また、調べていて興味深かったのは、言語が通じにくい状況で発症することがあるということ。

例えば、急に外国に転校になり、言葉の違いから会話に自信がなくなってしまうなど。

このような言葉の問題によるストレスは、子供を緘黙にしてしまうのに十分な不安の原因となるようです。

私の場合もそうだったかもしれません。

私は小さいとき、引っ越しをしました。

私は元々住んでいたところの訛りが取れず、だんだん周りのお友達と話し方が違うことが恥ずかしくなってきました。

そして、会話が億劫になっていったことが原因の一つだったと思います。

場面緘黙症だった頃は毎日自分は不幸だと感じていました。

 

急に治る

中学校1年生のとき、なぜか急に治りました。

今でも良く覚えています。

理由はわかりませんが、急に自己主張をしたくなったのです。

その土地の方言が使えるようになった頃だと思います。

話したいことを話せるということは私にとって、とても幸せなことでした。

それからは生活が一変しました。

毎日がとても楽しいのです。

 

大人になってからは新しい出会いが多いですが、会話に困ったということはありません。

むしろ自分から話しかけて仲良くなりたいと思えるようになったのです。

 

周りの対応について

私の場合、治った理由ははっきりしませんが、周りの対応次第では症状が長引いてしまうこともあるようです。

話すことを強要したり、無理に大きな声を出させることは本人にとってはとてもつらいことです。

もし場面緘黙症の子や、それを疑う子が近くにいたら、ただ温かく見守ってあげてください。

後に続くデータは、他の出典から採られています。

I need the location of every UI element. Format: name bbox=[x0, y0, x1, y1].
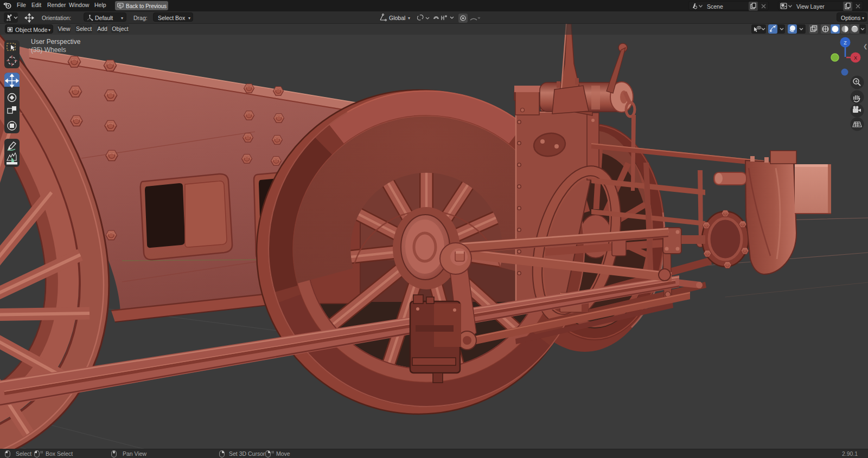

私はただのおとなしい子と思われていただけなので、幸いいじめを受けるようなことはなかったのですが、お友達がいろんな子とお話ししていたり、先生にじゃれているのを見ると羨ましくて、自分も同じようにしたいのにできないのが、とてもつらかったです。

小学生のとき、購買部で買い物をするときに声を出すことができず、お友達が代わりに「消しゴムください!」と言ってくれたのですが、購買部のおばさんに、「自分で言いなさい!」と怒られたことがありました。

そういうことがあるたびに自分を責めてしまっていました。

なぜ自分は話せないのだろうと…

好んで「話さない」のではなくて「話せない」のです。

 

現在は以前と比べたらだいぶ場面緘黙症についての理解も進んでいますが、まだまだ定着はしていないと思います。

場面緘黙症の方々がもう少し暮らしやすくなれたらいいなと願うばかりです。

 

そして、今現在場面緘黙症で苦しんでいる方、あせらずに自分の症状を受け入れてあげてください。

 

場面緘黙症の子をお持ちの方も悩んでおられるかと思いますが、周りからの理解や協力を得ることはとても大事です。

ぜひ学校の先生や、関わる方たちに相談してみて下さい。きっと道は開けると思います!!